▸ **Exercise objective**: Starting at the first line of the entries, extract each line up to and including the one that contains "cracks, stains and", but leave out the pictures.

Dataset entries
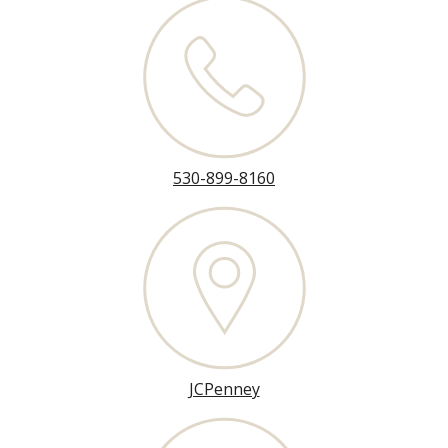
530-899-8160
JCPenney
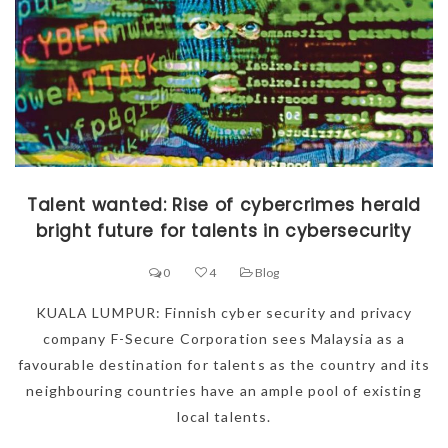
Talent wanted: Rise of cybercrimes herald
bright future for talents in cybersecurity
0
4
Blog
KUALA LUMPUR: Finnish cyber security and privacy
company F-Secure Corporation sees Malaysia as a
favourable destination for talents as the country and its
neighbouring countries have an ample pool of existing
local talents.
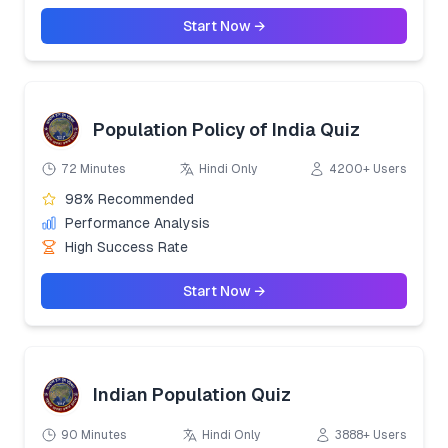
Start Now →
Population Policy of India Quiz
72 Minutes
Hindi Only
4200+ Users
98% Recommended
Performance Analysis
High Success Rate
Start Now →
Indian Population Quiz
90 Minutes
Hindi Only
3888+ Users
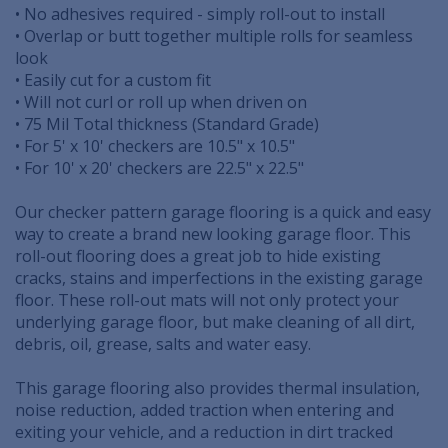
• No adhesives required - simply roll-out to install
• Overlap or butt together multiple rolls for seamless
look
• Easily cut for a custom fit
• Will not curl or roll up when driven on
• 75 Mil Total thickness (Standard Grade)
• For 5' x 10' checkers are 10.5" x 10.5"
• For 10' x 20' checkers are 22.5" x 22.5"
Our checker pattern garage flooring is a quick and easy
way to create a brand new looking garage floor. This
roll-out flooring does a great job to hide existing
cracks, stains and imperfections in the existing garage
floor. These roll-out mats will not only protect your
underlying garage floor, but make cleaning of all dirt,
debris, oil, grease, salts and water easy.
This garage flooring also provides thermal insulation,
noise reduction, added traction when entering and
exiting your vehicle, and a reduction in dirt tracked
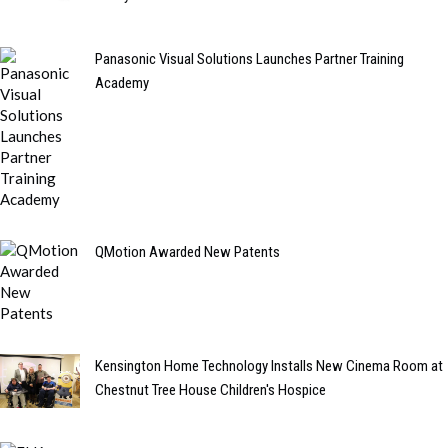
Panasonic Visual Solutions Launches Partner Training
Academy
QMotion Awarded New Patents
Kensington Home Technology Installs New Cinema Room at
Chestnut Tree House Children's Hospice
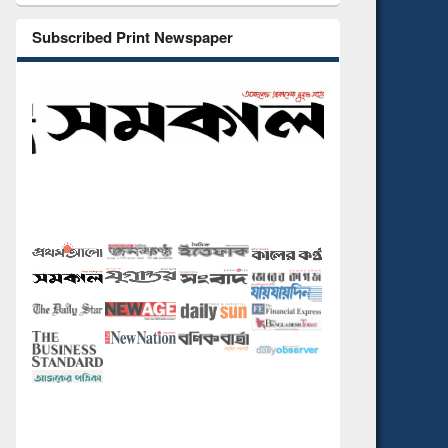
Subscribed Print Newspaper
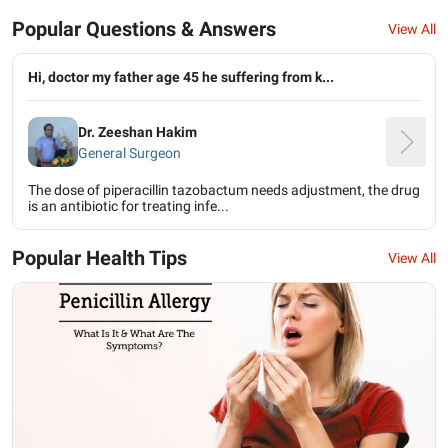
Popular Questions & Answers
View All
Hi, doctor my father age 45 he suffering from k...
Dr. Zeeshan Hakim
General Surgeon
The dose of piperacillin tazobactum needs adjustment, the drug
is an antibiotic for treating infe...
Popular Health Tips
View All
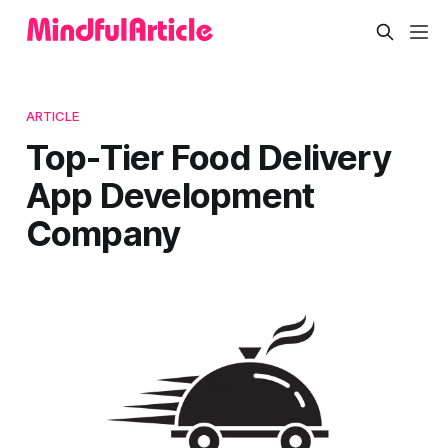
ARTICLE
Top-Tier Food Delivery
App Development
Company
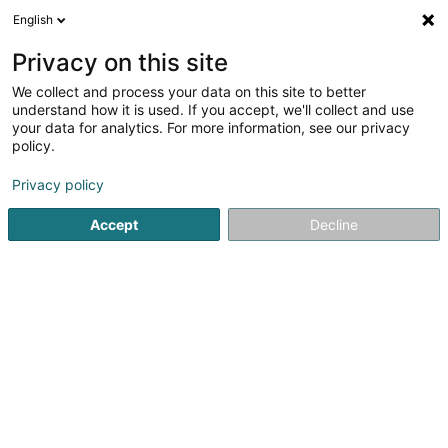
English
LU
Privacy on this site
We collect and process your data on this site to better
understand how it is used. If you accept, we'll collect and use
your data for analytics. For more information, see our privacy
Karp-Kneip Constructions
policy.
Entrepreneren
Privacy policy
4,39
70
bewertungen
Accept
Decline
5 Rue des Mérovingiens
L-8070
Bertrange (Bartreng)
Fax uweisen
Kontakt
Chantiers
Kuck d'Nummer
E-Mail
Itinéraire
Websäit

▸ **Result**:
530-899-8160
JCPenney
Talent wanted: Rise of cybercrimes herald
bright future for talents in cybersecurity
0
4
Blog
KUALA LUMPUR: Finnish cyber security and privacy
company F-Secure Corporation sees Malaysia as a
favourable destination for talents as the country and its
neighbouring countries have an ample pool of existing
local talents.
Start Now →
Population Policy of India Quiz
72 Minutes
Hindi Only
4200+ Users
98% Recommended
Performance Analysis
High Success Rate
Start Now →
Indian Population Quiz
90 Minutes
Hindi Only
3888+ Users
• No adhesives required - simply roll-out to install
• Overlap or butt together multiple rolls for seamless
look
• Easily cut for a custom fit
• Will not curl or roll up when driven on
• 75 Mil Total thickness (Standard Grade)
• For 5' x 10' checkers are 10.5" x 10.5"
• For 10' x 20' checkers are 22.5" x 22.5"
Our checker pattern garage flooring is a quick and easy
way to create a brand new looking garage floor. This
roll-out flooring does a great job to hide existing
cracks, stains and imperfections in the existing garage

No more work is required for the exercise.